The hot topic for the past few weeks on the national cricket scene has been the captaincy of Alastair Cook and who should replace him due to his and England’s poor recent record.
The left-hander is refusing to quit as skipper but it seems only a matter of time before he is pushed out, as much for his own lack of runs this year as an opener as his form as a leader.
The superb form of fellow left-hander Adam Lyth was highlighted by his ton at Scarborough this weekend, and the Whitby-born batsman’s name has been linked to a call-up for the England team on several occasions this summer.
He also became the first batsman this season to pass the 1,000 run mark in the LV County Championship first division after reaching his ton, so it seems bizarre that he has been unable to force his way into the England squad, or even the Lions squad for the triangular tournament against New Zealand A and Sri Lanka A next month,
This is the same as an English striker scoring more than 20 goals in the Premier League, such as Daniel Sturridge, and being passed over for a spot in the England squad, I cannot see this happening.
Lyth is also a very fine slip fielder, has also shown his agility in the outfield with two outstanding acrobatic leaps to set up catches for Aaron Finch.
Unfortunately, barring a heavy defeat in the third Test, which starts at Southampton on Sunday, I cannot see Cook abandoning his post until the end of the series.
I have to admit that Cook is a world-class batsman, but when he has not scored a Test century for 16 months the alarm bells must start to ring.

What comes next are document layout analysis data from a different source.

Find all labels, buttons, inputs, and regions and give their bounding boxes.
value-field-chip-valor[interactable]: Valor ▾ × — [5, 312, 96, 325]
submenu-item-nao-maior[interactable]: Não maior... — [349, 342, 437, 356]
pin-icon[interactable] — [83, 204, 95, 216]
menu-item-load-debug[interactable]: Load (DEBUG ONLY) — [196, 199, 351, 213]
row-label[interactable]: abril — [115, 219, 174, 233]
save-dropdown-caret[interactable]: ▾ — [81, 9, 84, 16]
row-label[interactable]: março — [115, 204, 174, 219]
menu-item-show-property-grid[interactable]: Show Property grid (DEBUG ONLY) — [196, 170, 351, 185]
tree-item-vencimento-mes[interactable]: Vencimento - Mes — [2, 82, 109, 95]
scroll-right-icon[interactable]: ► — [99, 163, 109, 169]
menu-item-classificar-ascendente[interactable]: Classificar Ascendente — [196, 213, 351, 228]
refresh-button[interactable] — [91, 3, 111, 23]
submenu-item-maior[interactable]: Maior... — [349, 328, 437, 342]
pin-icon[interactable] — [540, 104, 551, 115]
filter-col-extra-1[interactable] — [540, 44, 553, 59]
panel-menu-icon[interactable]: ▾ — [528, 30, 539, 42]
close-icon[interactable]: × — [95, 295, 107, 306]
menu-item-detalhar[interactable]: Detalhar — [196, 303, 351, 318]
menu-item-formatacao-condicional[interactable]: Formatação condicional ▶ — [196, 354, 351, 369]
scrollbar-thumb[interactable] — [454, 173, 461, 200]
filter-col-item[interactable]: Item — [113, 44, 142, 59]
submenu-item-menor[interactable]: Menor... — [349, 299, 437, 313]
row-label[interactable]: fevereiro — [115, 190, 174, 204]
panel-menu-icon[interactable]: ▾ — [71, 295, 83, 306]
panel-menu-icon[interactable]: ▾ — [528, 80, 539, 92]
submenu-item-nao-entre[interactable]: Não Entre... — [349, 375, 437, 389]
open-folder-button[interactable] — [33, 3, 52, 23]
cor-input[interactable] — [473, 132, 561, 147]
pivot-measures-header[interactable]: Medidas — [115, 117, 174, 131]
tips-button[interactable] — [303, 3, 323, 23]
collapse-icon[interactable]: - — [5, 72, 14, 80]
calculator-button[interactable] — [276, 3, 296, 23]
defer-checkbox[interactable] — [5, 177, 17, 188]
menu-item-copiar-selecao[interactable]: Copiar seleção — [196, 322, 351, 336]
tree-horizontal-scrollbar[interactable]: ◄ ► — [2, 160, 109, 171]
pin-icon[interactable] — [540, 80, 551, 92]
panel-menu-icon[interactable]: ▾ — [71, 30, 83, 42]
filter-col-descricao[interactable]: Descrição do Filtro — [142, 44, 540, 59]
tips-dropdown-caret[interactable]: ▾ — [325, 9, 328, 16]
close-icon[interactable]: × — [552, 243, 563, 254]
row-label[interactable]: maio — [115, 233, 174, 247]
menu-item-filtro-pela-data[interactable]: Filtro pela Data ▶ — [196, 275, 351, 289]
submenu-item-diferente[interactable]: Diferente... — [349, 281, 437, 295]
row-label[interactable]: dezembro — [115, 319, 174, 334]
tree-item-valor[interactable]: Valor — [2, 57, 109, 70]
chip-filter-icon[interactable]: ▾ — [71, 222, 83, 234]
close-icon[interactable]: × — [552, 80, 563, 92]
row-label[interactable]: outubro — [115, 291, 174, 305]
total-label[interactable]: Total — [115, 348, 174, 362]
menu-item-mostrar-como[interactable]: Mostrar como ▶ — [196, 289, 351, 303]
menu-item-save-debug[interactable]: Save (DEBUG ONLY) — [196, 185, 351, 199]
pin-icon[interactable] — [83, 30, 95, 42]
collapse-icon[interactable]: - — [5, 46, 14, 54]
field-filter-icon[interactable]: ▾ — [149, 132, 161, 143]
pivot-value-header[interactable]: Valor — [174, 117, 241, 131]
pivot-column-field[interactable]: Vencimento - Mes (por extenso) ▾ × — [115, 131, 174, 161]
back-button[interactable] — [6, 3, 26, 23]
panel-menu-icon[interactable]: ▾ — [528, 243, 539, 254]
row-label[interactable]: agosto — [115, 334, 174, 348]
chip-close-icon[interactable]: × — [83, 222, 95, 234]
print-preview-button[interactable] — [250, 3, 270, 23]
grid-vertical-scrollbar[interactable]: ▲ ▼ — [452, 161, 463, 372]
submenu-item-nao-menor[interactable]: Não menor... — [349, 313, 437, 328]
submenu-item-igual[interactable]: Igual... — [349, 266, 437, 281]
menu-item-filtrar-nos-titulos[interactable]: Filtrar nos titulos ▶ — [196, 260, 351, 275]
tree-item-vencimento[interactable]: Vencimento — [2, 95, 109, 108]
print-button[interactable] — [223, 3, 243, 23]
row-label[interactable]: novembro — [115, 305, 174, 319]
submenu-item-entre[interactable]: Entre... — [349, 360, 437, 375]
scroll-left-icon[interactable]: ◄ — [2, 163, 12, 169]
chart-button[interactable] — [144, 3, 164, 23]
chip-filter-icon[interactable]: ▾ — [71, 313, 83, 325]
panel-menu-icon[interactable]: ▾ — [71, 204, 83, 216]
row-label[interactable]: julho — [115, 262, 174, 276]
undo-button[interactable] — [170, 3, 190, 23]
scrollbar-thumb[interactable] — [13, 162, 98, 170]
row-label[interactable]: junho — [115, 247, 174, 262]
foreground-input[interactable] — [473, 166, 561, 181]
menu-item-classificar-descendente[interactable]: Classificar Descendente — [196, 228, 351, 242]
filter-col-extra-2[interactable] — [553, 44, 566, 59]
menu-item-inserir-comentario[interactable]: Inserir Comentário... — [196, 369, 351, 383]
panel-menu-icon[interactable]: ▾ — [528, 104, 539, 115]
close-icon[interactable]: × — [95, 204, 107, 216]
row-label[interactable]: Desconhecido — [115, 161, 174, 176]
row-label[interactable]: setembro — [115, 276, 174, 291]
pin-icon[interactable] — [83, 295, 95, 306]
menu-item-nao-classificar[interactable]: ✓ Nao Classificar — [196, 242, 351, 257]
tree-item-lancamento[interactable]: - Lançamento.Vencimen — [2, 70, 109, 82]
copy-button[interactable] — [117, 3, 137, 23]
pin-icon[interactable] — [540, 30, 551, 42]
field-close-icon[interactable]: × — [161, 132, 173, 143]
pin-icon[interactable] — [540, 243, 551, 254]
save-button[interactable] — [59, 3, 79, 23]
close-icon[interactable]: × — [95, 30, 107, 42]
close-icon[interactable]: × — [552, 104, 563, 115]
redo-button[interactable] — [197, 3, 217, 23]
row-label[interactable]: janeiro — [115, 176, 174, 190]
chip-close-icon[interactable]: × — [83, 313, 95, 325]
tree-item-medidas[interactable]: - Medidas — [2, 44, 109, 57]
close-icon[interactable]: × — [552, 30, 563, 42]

His leadership has been questioned on many occasions, but the lack of alternatives to step into his shoes must also have contributed towards the ECB’s reluctance to send him back onto the county circuit to recapture his form.
Ian Bell is possibly the next option as captain but he has been experiencing his own issues with form over the past few months, so maybe it would have to be a new face to lead the side.
The ECB may fear putting another world-class talent out of action by weighing them down with the pressure of leading his country.
My choice would be Joe Root, despite the fact he is only 23 years old.
Being appointed skipper of South Africa at 22 did not do Graeme Smith any harm and I feel that Root has the enthusiasm and ability to take banter on the field from opponents to take on the role.
Root knows when to dig in with the bat, and this stubbornness could also stand him in good stead.
Ironically the form of the new crop of younger batsmen, such as Sam Robson, Root and Gary Ballance have probably harmed Lyth’s chances of breaking into the England set-up, though some may argue Lyth deserved a call-up ahead of Robson earlier this summer.